▶ _PROBLEM TO SOLVE_: Transcribe each record exactly, but omit pictures.

▶ _INPUT_:
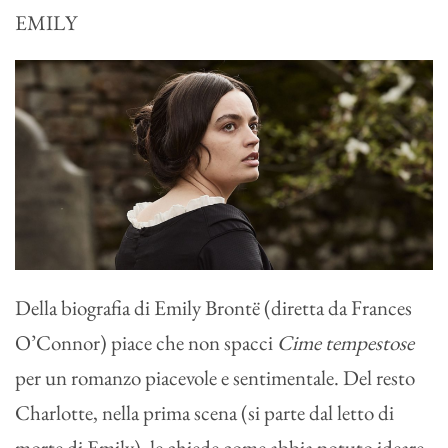
EMILY
Della biografia di Emily Brontë (diretta da Frances
O’Connor) piace che non spacci
Cime tempestose
per un romanzo piacevole e sentimentale. Del resto
Charlotte, nella prima scena (si parte dal letto di
morte di Emily), le chiede come abbia potuto ideare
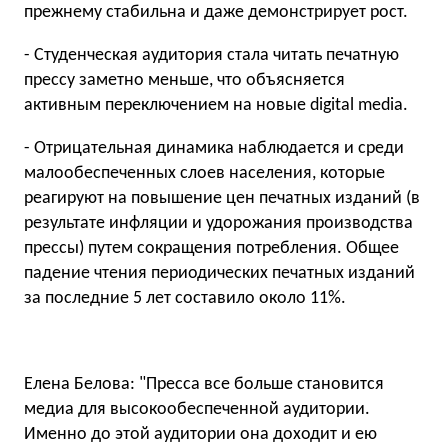
прежнему стабильна и даже демонстрирует рост.
- Студенческая аудитория стала читать печатную
прессу заметно меньше, что объясняется
активным переключением на новые digital media.
- Отрицательная динамика наблюдается и среди
малообеспеченных слоев населения, которые
реагируют на повышение цен печатных изданий (в
результате инфляции и удорожания производства
прессы) путем сокращения потребления. Общее
падение чтения периодических печатных изданий
за последние 5 лет составило около 11%.
Елена Белова: "Пресса все больше становится
медиа для высокообеспеченной аудитории.
Именно до этой аудитории она доходит и ею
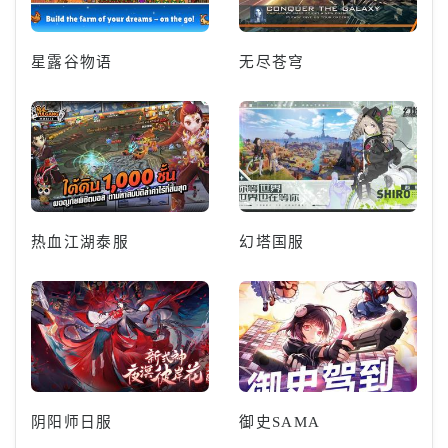
星露谷物语
无尽苍穹
热血江湖泰服
幻塔国服
阴阳师日服
御史SAMA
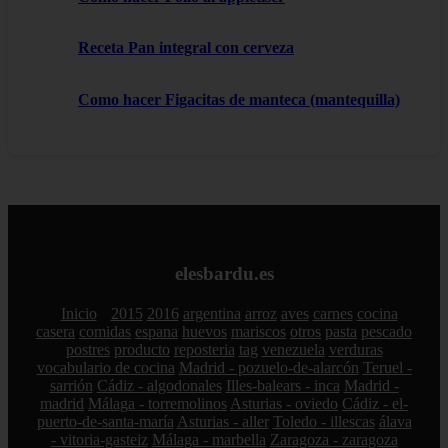
Receta Pan integral con cerveza
Como hacer Figacitas de manteca (mantequilla)
elesbardu.es
Inicio
2015
2016
argentina
arroz
aves
carnes
cocina
casera
comidas
espana
huevos
mariscos
otros
pasta
pescado
postres
producto
reposteria
tag
venezuela
verduras
vocabulario de cocina
Madrid - pozuelo-de-alarcón
Teruel -
sarrión
Cádiz - algodonales
Illes-balears - inca
Madrid -
madrid
Málaga - torremolinos
Asturias - oviedo
Cádiz - el-
puerto-de-santa-maría
Asturias - aller
Toledo - illescas
álava
- vitoria-gasteiz
Málaga - marbella
Zaragoza - zaragoza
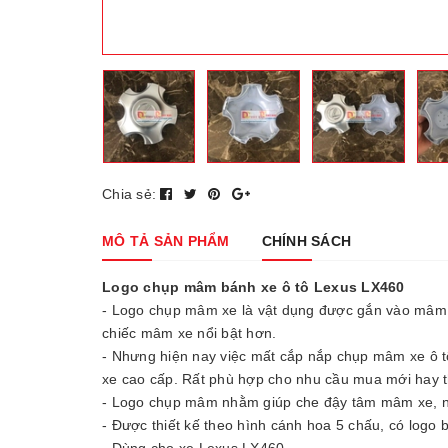
Chia sẻ:
MÔ TẢ SẢN PHẨM
CHÍNH SÁCH
Logo chụp mâm bánh xe ô tô Lexus LX460
- Logo chụp mâm xe là vật dụng được gắn vào mâm x
chiếc mâm xe nổi bật hơn.
- Nhưng hiện nay việc mất cắp nắp chụp mâm xe ô tô 
xe cao cấp. Rất phù hợp cho nhu cầu mua mới hay t
- Logo chụp mâm nhằm giúp che đậy tâm mâm xe, ng
- Được thiết kế theo hình cánh hoa 5 chấu, có logo
- Dùng cho xe Lexus LX460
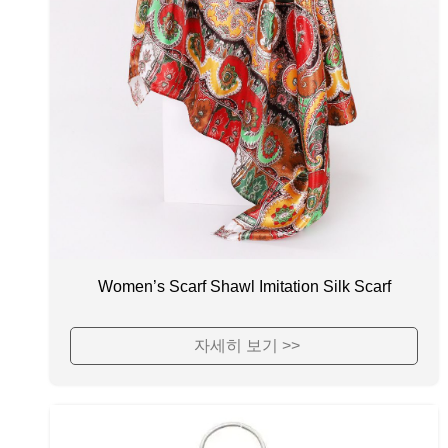
Women’s Scarf Shawl Imitation Silk Scarf
자세히 보기 >>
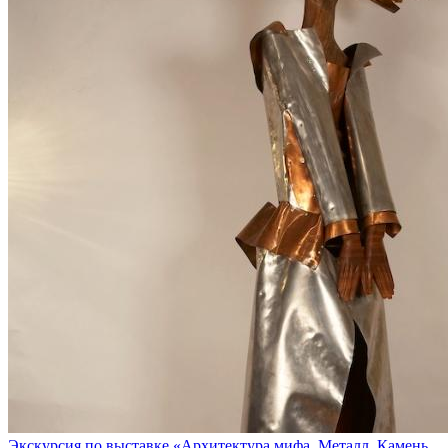
Экскурсия по выставке «Архитектура мифа. Металл. Камень.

▶ _ANSWER SECTION_:
EMILY
Della biografia di Emily Brontë (diretta da Frances
O’Connor) piace che non spacci
Cime tempestose
per un romanzo piacevole e sentimentale. Del resto
Charlotte, nella prima scena (si parte dal letto di
morte di Emily), le chiede come abbia potuto ideare
прежнему стабильна и даже демонстрирует рост.
- Студенческая аудитория стала читать печатную
прессу заметно меньше, что объясняется
активным переключением на новые digital media.
- Отрицательная динамика наблюдается и среди
малообеспеченных слоев населения, которые
реагируют на повышение цен печатных изданий (в
результате инфляции и удорожания производства
прессы) путем сокращения потребления. Общее
падение чтения периодических печатных изданий
за последние 5 лет составило около 11%.
Елена Белова: "Пресса все больше становится
медиа для высокообеспеченной аудитории.
Именно до этой аудитории она доходит и ею
星露谷物语
无尽苍穹
热血江湖泰服
幻塔国服
阴阳师日服
御史SAMA
Receta Pan integral con cerveza
Como hacer Figacitas de manteca (mantequilla)
elesbardu.es
Inicio
2015
2016
argentina
arroz
aves
carnes
cocina
casera
comidas
espana
huevos
mariscos
otros
pasta
pescado
postres
producto
reposteria
tag
venezuela
verduras
vocabulario de cocina
Madrid - pozuelo-de-alarcón
Teruel -
sarrión
Cádiz - algodonales
Illes-balears - inca
Madrid -
madrid
Málaga - torremolinos
Asturias - oviedo
Cádiz - el-
puerto-de-santa-maría
Asturias - aller
Toledo - illescas
álava
- vitoria-gasteiz
Málaga - marbella
Zaragoza - zaragoza
Chia sẻ:
MÔ TẢ SẢN PHẨM
CHÍNH SÁCH
Logo chụp mâm bánh xe ô tô Lexus LX460
- Logo chụp mâm xe là vật dụng được gắn vào mâm x
chiếc mâm xe nổi bật hơn.
- Nhưng hiện nay việc mất cắp nắp chụp mâm xe ô tô 
xe cao cấp. Rất phù hợp cho nhu cầu mua mới hay t
- Logo chụp mâm nhằm giúp che đậy tâm mâm xe, ng
- Được thiết kế theo hình cánh hoa 5 chấu, có logo
- Dùng cho xe Lexus LX460
Women’s Scarf Shawl Imitation Silk Scarf
자세히 보기 >>
Экскурсия по выставке «Архитектура мифа. Металл. Камень.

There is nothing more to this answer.